Exercise details -
The result should be the line with "0 раз в 0 сообщенях" followed by every remaining line of the entries, each reproduced exactly, with nothing else.

Items listed in a dataset -
◇ ◇ ◇ ◇ ◇
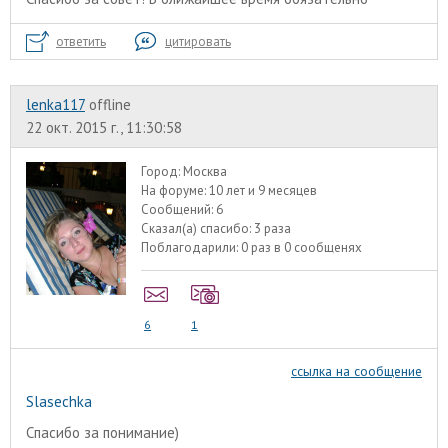
ответить
цитировать
lenka117
offline
22 окт. 2015 г., 11:30:58
Город:
Москва
На форуме:
10 лет и 9 месяцев
Сообщений:
6
Сказал(а) спасибо:
3 раза
Поблагодарили:
0 раз в 0 сообщенях
6
1
ссылка на сообщение
Slasechka
Спасибо за понимание)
◇ ◇ ◇ ◇ ◇
Reply -
0 раз в 0 сообщенях
6
1
ссылка на сообщение
Slasechka
Спасибо за понимание)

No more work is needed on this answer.